MSI status as a promising biomarker with strong clinical significance used in the early diagnosis of LS and CRC patients positively correlates with survival outcomes and enables predicting the efficacy of immune checkpoint blockade therapy in solid tumours. This might improve individually tailored treatment decisions and follow-up strategies in MSI tumours. We hypothesise that comprehensive panels could now advocate universal MSI screening for all relevant individuals to provide better cancer prevention opportunities for them and their relatives. More effective treatment and surveillance for these individuals will result in increased survival and reduced costs of medical care. In addition, for the LS detection routine, MSI testing should be used as a universal MPS-based tumour screening approach. It turns out that most experts endorse the possibility of using it and recommend it as the first step in diagnosing LS and other diseases. Therefore, 3PM-based diagnostic approach using MPS technology is expected to significantly revolutionise the screening approach of this cancer-prone syndrome. Accurate diagnosis, precise management and accurate prevention are what the patient population urgently needs.

As their implementation into clinical practice is already in progress, 3PM-based approaches are becoming increasingly accessible to patients. However, to date, only a small number of them are applicable for the detection of MSI events in plasma, blood or tumour tissue with a low ctDNA fraction. As discussed in this review, technical and biological difficulties slowed down the introduction of these methods to clinical diagnostic laboratories. Therefore, newly available bioinformatics and computational algorithms must meet specific criteria, such as the ability to deal with unique characteristics of MS motifs, DNA slippage events or PCR errors introduced into homopolymeric sites during sequencing as well as alignment errors due to short read length.
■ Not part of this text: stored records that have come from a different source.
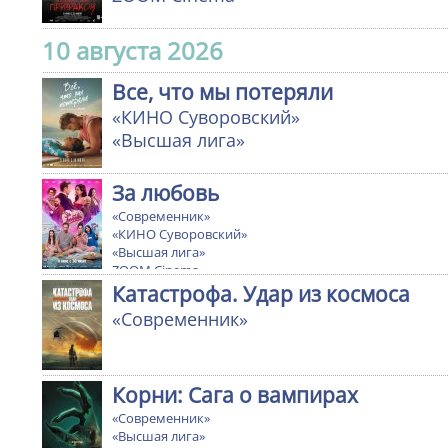
10 августа 2026
Все, что мы потеряли
«КИНО Суворовский»
«Высшая лига»
За любовь
«Современник»
«КИНО Суворовский»
«Высшая лига»
ZOOM Cinema
Катастрофа. Удар из космоса
«Современник»
Корни: Сага о вампирах
«Современник»
«Высшая лига»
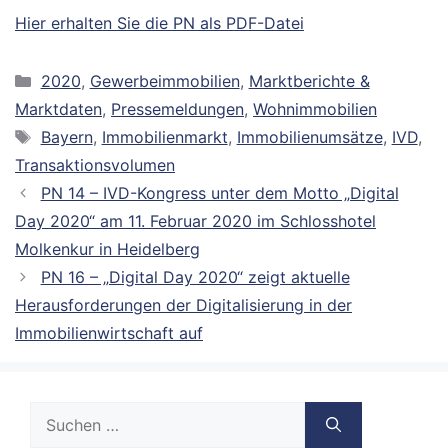
Hier erhalten Sie die PN als PDF-Datei
Kategorien
2020
,
Gewerbeimmobilien
,
Marktberichte &
Marktdaten
,
Pressemeldungen
,
Wohnimmobilien
Schlagwörter
Bayern
,
Immobilienmarkt
,
Immobilienumsätze
,
IVD
,
Transaktionsvolumen
PN 14 – IVD-Kongress unter dem Motto „Digital
Day 2020“ am 11. Februar 2020 im Schlosshotel
Molkenkur in Heidelberg
PN 16 – „Digital Day 2020“ zeigt aktuelle
Herausforderungen der Digitalisierung in der
Immobilienwirtschaft auf
Suche
nach:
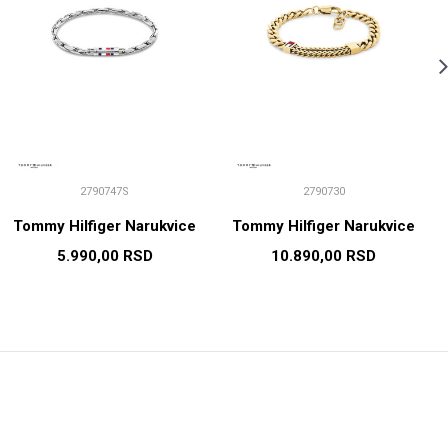
2790747S
2790730
Tommy Hilfiger Narukvice
Tommy Hilfiger Narukvice
5.990,00
RSD
10.890,00
RSD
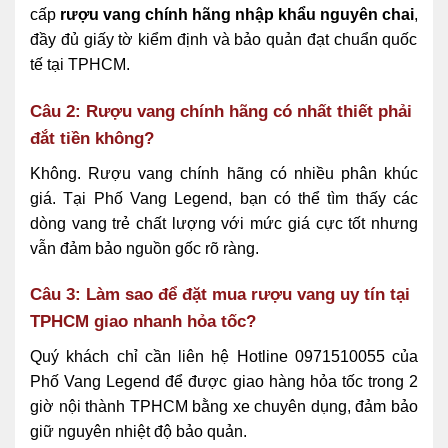
cấp
rượu vang chính hãng nhập khẩu nguyên chai
,
đầy đủ giấy tờ kiểm định và bảo quản đạt chuẩn quốc
tế tại TPHCM.
Câu 2: Rượu vang chính hãng có nhất thiết phải
đắt tiền không?
Không.
Rượu vang chính hãng có nhiều phân khúc
giá.
Tại Phố Vang Legend,
bạn có thể tìm thấy các
dòng vang trẻ chất lượng với mức giá cực tốt nhưng
vẫn đảm bảo nguồn gốc rõ ràng.
Câu 3: Làm sao để đặt mua rượu vang uy tín tại
TPHCM giao nhanh hỏa tốc?
Quý khách chỉ cần liên hệ Hotline 0971510055 của
Phố Vang Legend để được giao hàng hỏa tốc trong 2
giờ nội thành TPHCM bằng xe chuyên dụng,
đảm bảo
giữ nguyên nhiệt độ bảo quản.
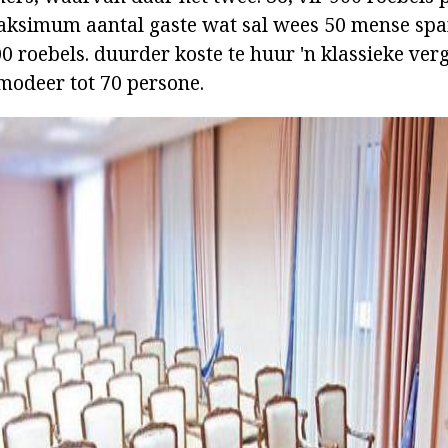
maksimum aantal gaste wat sal wees 50 mense spa
00 roebels. duurder koste te huur 'n klassieke ve
odeer tot 70 persone.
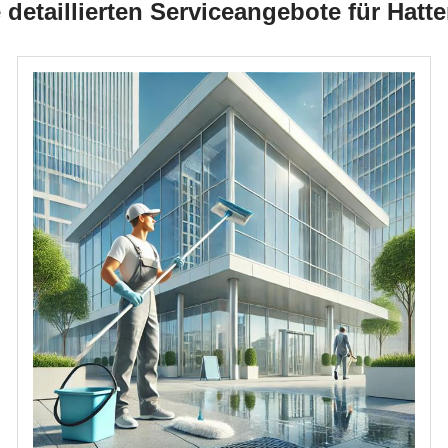
detaillierten Serviceangebote für Hatt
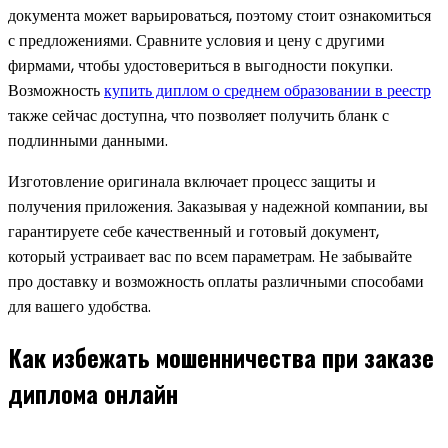
документа может варьироваться, поэтому стоит ознакомиться
с предложениями. Сравните условия и цену с другими
фирмами, чтобы удостовериться в выгодности покупки.
Возможность
купить диплом о среднем образовании в реестр
также сейчас доступна, что позволяет получить бланк с
подлинными данными.
Изготовление оригинала включает процесс защиты и
получения приложения. Заказывая у надежной компании, вы
гарантируете себе качественный и готовый документ,
который устраивает вас по всем параметрам. Не забывайте
про доставку и возможность оплаты различными способами
для вашего удобства.
Как избежать мошенничества при заказе
диплома онлайн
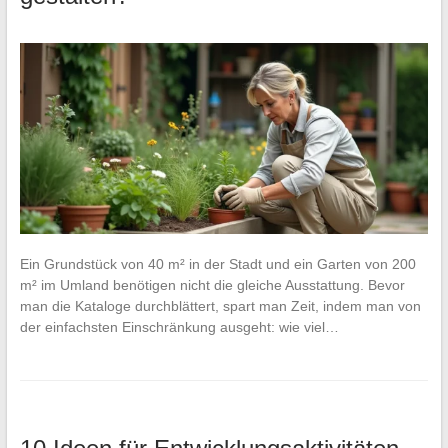
Ein Grundstück von 40 m² in der Stadt und ein Garten von 200
m² im Umland benötigen nicht die gleiche Ausstattung. Bevor
man die Kataloge durchblättert, spart man Zeit, indem man von
der einfachsten Einschränkung ausgeht: wie viel…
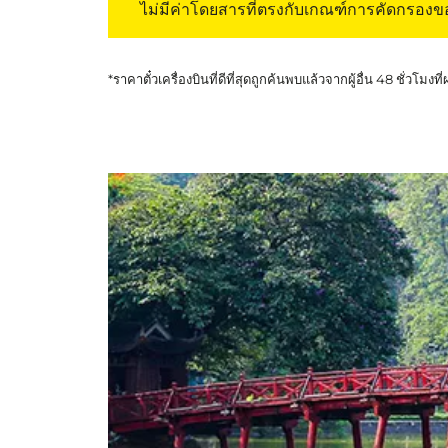
ไม่มีค่าโดยสารที่ตรงกับเกณฑ์การคัดกรอง
*ราคาตั๋วเครื่องบินที่ดีที่สุดถูกค้นพบแล้วจากผู้อื่น 48 ชั่วโมงที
We compiled a comprehensive list of high-throughput strategies and computational tools for MSI evaluation based on tissue and liquid biopsy. In the context of less invasive methods so far not used to the extent of their potential, there is growing evidence that ctDNA provides a highly concordant source of MSI-affected alleles. Liquid biopsy-derived methods thus increase patient access to standard-of-care-targeted therapies by quickly identifying the cases that are otherwise difficult to find due to tissue sampling limitations. With an increasing number of studies promoting the use of ctDNA and/or low-coverage sequencing data, many new in-house MSI screening tools are likely to be designed soon. In addition, using the MPS data enables analysis of other cancer-related signatures, facilitating the adoption of MSI clinical testing and supporting personalised cancer therapy. When the third generation of sequencing gains a foothold in cancer research, it will bring along its own tools for data analysis. Moreover, in the age of individualised and precise treatment, these strategies can no longer be ignored.